Constrained Optimization / derivative on curves equal zero / convergence

55 Views Asked by At

Consider the minimization Problem

$$\min_{v\in\mathbb{R}^d\ :\ ||\boldsymbol{v}||=1} f(v)$$ where $f$ is smooth.

Let's define the sequence $\boldsymbol{v}_n$ by

$$\alpha_n=\operatorname{argmin}_{\alpha\in[0,1]}f(\sqrt{\alpha}\boldsymbol{v}_n+\sqrt{1-\alpha}\boldsymbol{d}_n)$$

$$\boldsymbol{v}_{n+1}=\sqrt{\alpha_n}\boldsymbol{v}_n+\sqrt{1-\alpha_n}\boldsymbol{d}_n$$

where $\boldsymbol{d}_n^T \boldsymbol{v}=0$ and $||\boldsymbol{d}_n||=1$, and $\boldsymbol{d}_n$ is a descent direction.
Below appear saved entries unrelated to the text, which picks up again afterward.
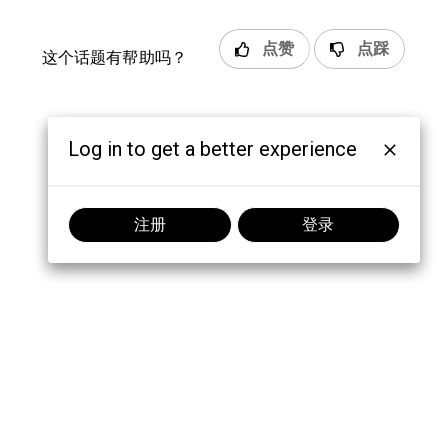
点赞
点踩
这个话题有帮助吗？
Log in to get a better experience
注册
登录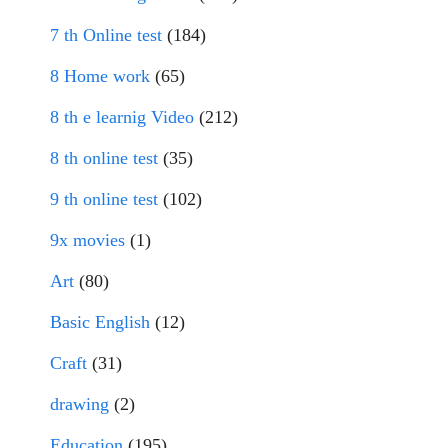
7 th Online test
(184)
8 Home work
(65)
8 th e learnig Video
(212)
8 th online test
(35)
9 th online test
(102)
9x movies
(1)
Art
(80)
Basic English
(12)
Craft
(31)
drawing
(2)
Education
(195)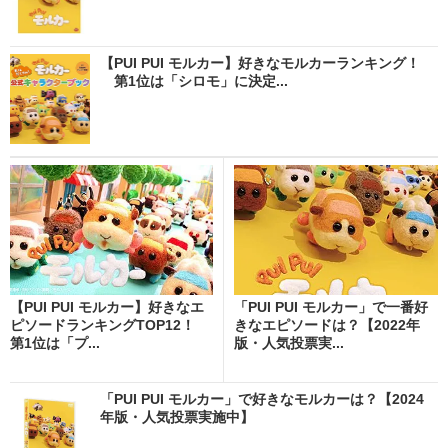
【PUI PUI モルカー】好きなモルカーランキング！
第1位は「シロモ」に決定...
【PUI PUI モルカー】好きなエ
「PUI PUI モルカー」で一番好
ピソードランキングTOP12！
きなエピソードは？【2022年
第1位は「プ...
版・人気投票実...
「PUI PUI モルカー」で好きなモルカーは？【2024
年版・人気投票実施中】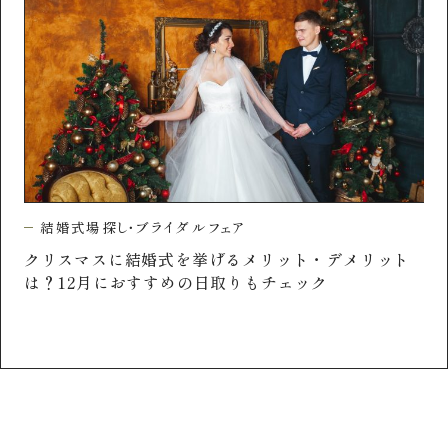
結
結婚式場探し・ブライダルフェア
クリスマスに結婚式を挙げるメリット・デメリット
は？12月におすすめの日取りもチェック
の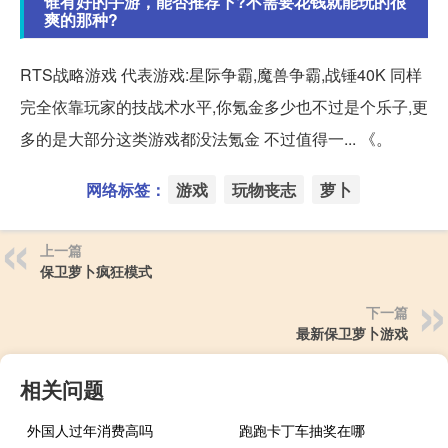
谁有好的手游，能否推荐下?不需要花钱就能玩的很
爽的那种?
RTS战略游戏 代表游戏:星际争霸,魔兽争霸,战锤40K 同样
完全依靠玩家的技战术水平,你氪金多少也不过是个乐子,更
多的是大部分这类游戏都没法氪金 不过值得一... 《。
网络标签：
游戏
玩物丧志
萝卜
上一篇
保卫萝卜疯狂模式
下一篇
最新保卫萝卜游戏
相关问题
外国人过年消费高吗
跑跑卡丁车抽奖在哪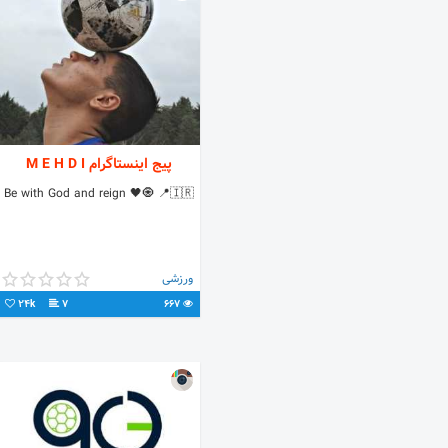
پیج اینستاگرام M E H D I
Be with God and reign 🖤🧿 📍🇮🇷
ورزشی
24k
7
667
Suppose $\alpha \xrightarrow{}_{n\to \infty} 1$, $\boldsymbol{v}_n \to \boldsymbol{v}^*$. Can I conclude that $\boldsymbol{v}^*$ is stationary?

1

There are 1 best solutions below

5
On BEST ANSWER

If $d$ is an arbitrary descent direction, no (consider that you can choose $d$ arbitrarily close to orthogonal to $\nabla f$, so that each step is tiny and makes no progress to decrease $f$). But if $d$ is the gradient your approach works fine (you’re essentially performing a line search using the exponential map on the constraint manifold $S^{n-1}.$)
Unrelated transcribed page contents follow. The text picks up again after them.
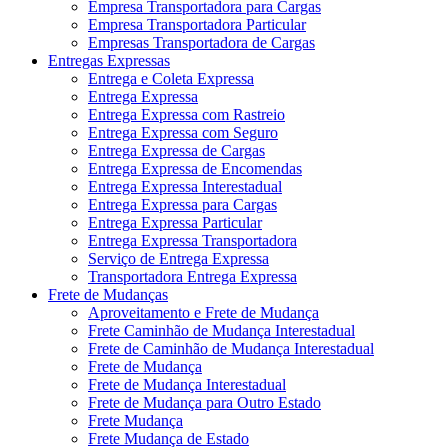
Empresa Transportadora para Cargas
Empresa Transportadora Particular
Empresas Transportadora de Cargas
Entregas Expressas
Entrega e Coleta Expressa
Entrega Expressa
Entrega Expressa com Rastreio
Entrega Expressa com Seguro
Entrega Expressa de Cargas
Entrega Expressa de Encomendas
Entrega Expressa Interestadual
Entrega Expressa para Cargas
Entrega Expressa Particular
Entrega Expressa Transportadora
Serviço de Entrega Expressa
Transportadora Entrega Expressa
Frete de Mudanças
Aproveitamento e Frete de Mudança
Frete Caminhão de Mudança Interestadual
Frete de Caminhão de Mudança Interestadual
Frete de Mudança
Frete de Mudança Interestadual
Frete de Mudança para Outro Estado
Frete Mudança
Frete Mudança de Estado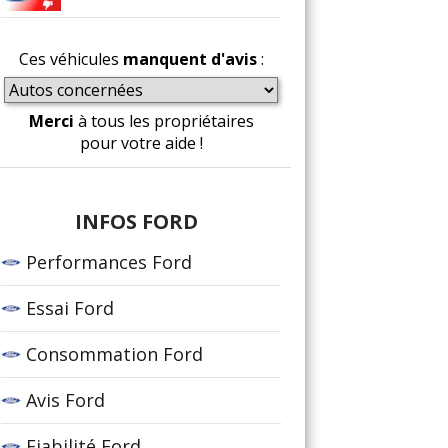
Ces véhicules
manquent d'avis
:
Merci
à tous les propriétaires
pour votre aide !
INFOS FORD
Performances Ford
Essai Ford
Consommation Ford
Avis Ford
Fiabilité Ford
EDIT: Here is a program for how to prove the above formally, supposing $d_n$ is a unit vector with $d_n \cdot \frac{\nabla f}{\|\nabla f\|} > k$ for some bound $k$, where $\nabla f$ is the projection of the gradient of $f$ onto the constraint manifold (i.e. the unit sphere).
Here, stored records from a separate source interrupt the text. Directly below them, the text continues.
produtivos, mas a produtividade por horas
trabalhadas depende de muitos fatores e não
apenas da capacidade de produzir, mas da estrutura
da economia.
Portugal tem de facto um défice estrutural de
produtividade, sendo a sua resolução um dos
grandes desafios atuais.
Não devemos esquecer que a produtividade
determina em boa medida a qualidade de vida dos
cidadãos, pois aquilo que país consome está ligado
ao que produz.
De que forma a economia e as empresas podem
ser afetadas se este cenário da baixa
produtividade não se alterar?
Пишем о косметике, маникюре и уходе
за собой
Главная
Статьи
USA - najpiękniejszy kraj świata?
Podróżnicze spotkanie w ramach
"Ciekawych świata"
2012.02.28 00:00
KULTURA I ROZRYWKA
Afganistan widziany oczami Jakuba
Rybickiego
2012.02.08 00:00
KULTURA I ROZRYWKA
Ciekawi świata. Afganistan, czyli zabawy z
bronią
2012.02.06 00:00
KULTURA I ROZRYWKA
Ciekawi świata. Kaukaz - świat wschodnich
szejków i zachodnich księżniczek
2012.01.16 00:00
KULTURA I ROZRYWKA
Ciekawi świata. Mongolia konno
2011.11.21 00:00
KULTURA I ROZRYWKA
Assume, for contradiction, that $v^*$ is not a critical point. Define $g(t) = f\left[\exp_{v_n}(td_n)\right]$ and Taylor-expand it about $v^*$, and use uniform estimates on the magnitudes of the second and higher derivatives of $f$ to derive an expression like $$g(t) < f(v^*) + \nabla f(v^*) \cdot (v_n - v^*) + t\nabla f(v^*) \cdot d_n - M|v_n-v^* + td_n|^2.$$ Use $v_n\to v^*$ to derive a lower bound on $t$ away from zero (depending on $\|\nabla f(v^*)\|$ and $k$) for which it is guaranteed that $g(t) < f(v^*)$. Turn the bound on $t$ into a bound on $\alpha$ away from 1, contradicting $\alpha_n\to 1$.

The details seem very messy, but that's the essence of the argument. Note that being constrained to a sphere is largely a red herring here, since you can do all of the calculus on a local chart. Note also that you probably need regularity assumptions on $f$ beyond smoothness.